The rand is on a positive run – here’s where it could be heading in the next few months

Global uncertainty has increased significantly in recent months after Russia’s invasion of Ukraine – higher inflation and rate hikes rocked global markets, but the rand has remained remarkably resilient, says Nedbank.

Although the rand weakened just after Russia invaded Ukraine on 24 February, the local currency quickly bounced back, strengthening to just below R15 to the US dollar, the group said in a note on Monday (21 March).

“The pullback came under global conditions that have triggered significant rand weakness in the past. These include an ascending US dollar and a spike in global risk aversion unleashed by the war, surging oil prices, and fears of stagflation.
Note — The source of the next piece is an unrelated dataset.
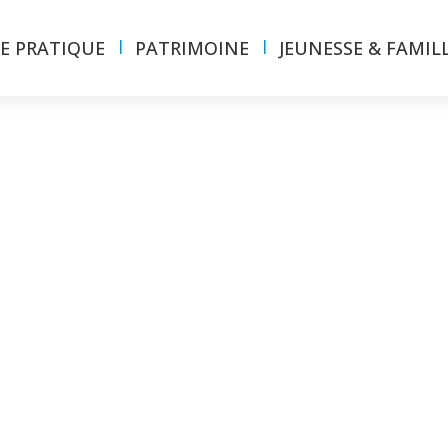
IE PRATIQUE
PATRIMOINE
JEUNESSE & FAMIL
“The rand gained even further ground after the US Fed raised interest rates on 16 March, signalling a relatively steep rate-hiking path for the next three years,” it said.

This unprecedented resilience reflects the support flowing from higher gold and metal prices on fears of supply shortages due to sanctions on Russia’s metal exports.

It noted that the rand has also benefitted from a renewed foreign interest in the local equity market.

“Apart from exposure to commodities, South Africa offered deep financial markets, cheap valuations, sound monetary policy, and at least somewhat improved fiscal metrics when compared with other large emerging market economies (EMEs) such as Russia, Turkey, and even Brazil and other Latin American countries.”

Despite this general positivity, Nedbank expects some weakening for the rand in the coming months as its recent resilience is further tested.

“Global risk appetites will probably remain choppy as the war drags on, global inflation rises, and the US raises interest rates further and reduces its balance sheet. Elevated metal prices will offer some counter, but the rand is still expected to depreciate moderately during the remainder of 2022.”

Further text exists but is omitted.